While celebrating with my in-laws in Pittsburgh this year, I had the privilege of testing out this new recipe, adapted slightly from Williams-Sonoma’s Home Recipe Collection. Everyone loved it, and it was certainly worth the attention to detail, if you have the time on a busy Thanksgiving before all the guests arrive (or you have someone to delegate to!). The garlic, mustard, and tarragon meld perfectly and complement the bite of the sherry vinegar, and sautéing the radishes mellows out their flavor a bit so that they don’t overpower the rest of the veggies! They also provide a splash of bright red color, especially appreciated on a holiday on which brown and white (brown stuffing, white turkey, brown gravy, white potatoes, white dinner rolls, etc. etc.) seem to be the theme. A definite “must-try” for your Thanksgiving feast next year!

We have so much to be thankful for. I hope you’re enjoying your day as much as I am enjoying mine!
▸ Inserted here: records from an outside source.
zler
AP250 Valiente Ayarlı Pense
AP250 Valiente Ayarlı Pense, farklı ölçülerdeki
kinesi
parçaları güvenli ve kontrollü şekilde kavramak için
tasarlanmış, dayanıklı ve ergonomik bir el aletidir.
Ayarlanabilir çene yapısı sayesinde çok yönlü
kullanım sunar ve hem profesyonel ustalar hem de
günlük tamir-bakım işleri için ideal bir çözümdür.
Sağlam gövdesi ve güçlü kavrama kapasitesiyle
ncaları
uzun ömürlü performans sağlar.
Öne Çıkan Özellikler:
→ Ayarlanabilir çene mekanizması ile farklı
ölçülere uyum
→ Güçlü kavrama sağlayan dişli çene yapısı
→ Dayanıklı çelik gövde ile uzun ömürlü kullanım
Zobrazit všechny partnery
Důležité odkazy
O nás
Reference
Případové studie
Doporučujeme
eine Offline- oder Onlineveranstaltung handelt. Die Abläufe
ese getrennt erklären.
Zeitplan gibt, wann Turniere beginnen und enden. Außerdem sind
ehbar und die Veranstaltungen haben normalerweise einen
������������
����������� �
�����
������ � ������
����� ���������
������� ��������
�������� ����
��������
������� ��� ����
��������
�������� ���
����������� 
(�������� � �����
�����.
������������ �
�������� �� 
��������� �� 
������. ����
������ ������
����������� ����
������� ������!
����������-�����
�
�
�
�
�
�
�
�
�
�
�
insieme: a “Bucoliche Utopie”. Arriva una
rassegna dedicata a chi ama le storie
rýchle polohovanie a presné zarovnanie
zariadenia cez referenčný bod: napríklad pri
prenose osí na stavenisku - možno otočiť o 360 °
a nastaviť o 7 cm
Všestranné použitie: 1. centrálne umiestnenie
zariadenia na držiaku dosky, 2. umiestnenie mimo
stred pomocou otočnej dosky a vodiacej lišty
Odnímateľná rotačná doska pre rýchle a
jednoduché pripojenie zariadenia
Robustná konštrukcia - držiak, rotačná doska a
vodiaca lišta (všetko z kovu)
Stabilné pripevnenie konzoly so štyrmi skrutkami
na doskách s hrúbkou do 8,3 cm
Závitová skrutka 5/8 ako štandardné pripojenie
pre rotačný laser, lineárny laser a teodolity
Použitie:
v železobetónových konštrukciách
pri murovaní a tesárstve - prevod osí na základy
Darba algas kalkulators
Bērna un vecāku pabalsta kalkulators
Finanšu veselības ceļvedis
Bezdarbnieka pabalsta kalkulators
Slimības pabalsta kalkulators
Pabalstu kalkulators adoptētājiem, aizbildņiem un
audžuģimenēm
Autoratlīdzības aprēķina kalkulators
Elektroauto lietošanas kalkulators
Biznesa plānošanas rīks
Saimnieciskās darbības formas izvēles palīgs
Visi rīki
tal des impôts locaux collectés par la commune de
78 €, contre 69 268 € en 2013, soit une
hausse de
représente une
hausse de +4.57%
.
Happy Thanksgiving, ya’ll, and God bless!

Green Beans and Radishes

Brown Butter Green Beans & Radish Sauté
Recipe Type: Side Dish
Author: Claire McCormick of Claire Tastes
Prep time:
Cook time:
Total time:
Serves: 8
The bold flavors of garlic, tarragon, whole grain mustard and sherry vinegar intermingle and play off of each other perfectly in this dish. Sautéed with green beans, spicy radishes, and topped off with toasted pine nuts, this is a much lighter (and tastier!) alternative to the traditional, calorie-laden green bean casserole. A perfect choice to add to your Thanksgiving recipe box!
Ingredients
  • 1 1/2 lbs green beans, rinsed and ends trimmed
  • 1 tbsp canola or vegetable oil
  • 1 package (about 15) radishes, trimmed and quartered
  • 2 tbsp sherry vinegar
  • salt and pepper, to taste
  • 3 tbsp unsalted butter
  • 1 tbsp minced garlic
  • 1 tbsp whole grain mustard
  • 1 1/2 tsp dried tarragon
  • 1/4 cup pine nuts, toasted*
  • *Toast pine nuts (or nuts of choice- hazelnuts or walnuts would also work well!) on a regular baking sheet at 350 degrees for 6-10 minutes, tossing occasionally, until nuts are golden brown and toasted.
Instructions
  1. Boil a large pot of salted water and add green beans. Cook for about 4 minutes, then blanch by rinsing with cold water to stop the cooking process. Beans should be bright green in color!
  2. In a large sauté pan on medium heat, warm the oil. Place the radishes cut-side down and cook for 4 minutes, stirring occasionally. Add sherry vinegar and continue to stir until all of the liquid is evaporated, about 1 minute more. Sprinkle with salt and pepper and transfer to a medium bowl.
  3. In same pan, heat butter until melted and just starting to brown- about 1 minute.
  4. Add garlic, mustard, and tarragon and stir continuously for about 1 minute.
  5. Add green beans and radishes to pan and toss with brown butter sauce until warmed through, about 1-2 minutes.
  6. When ready to serve, toss with pine nuts and transfer to a warm serving bowl.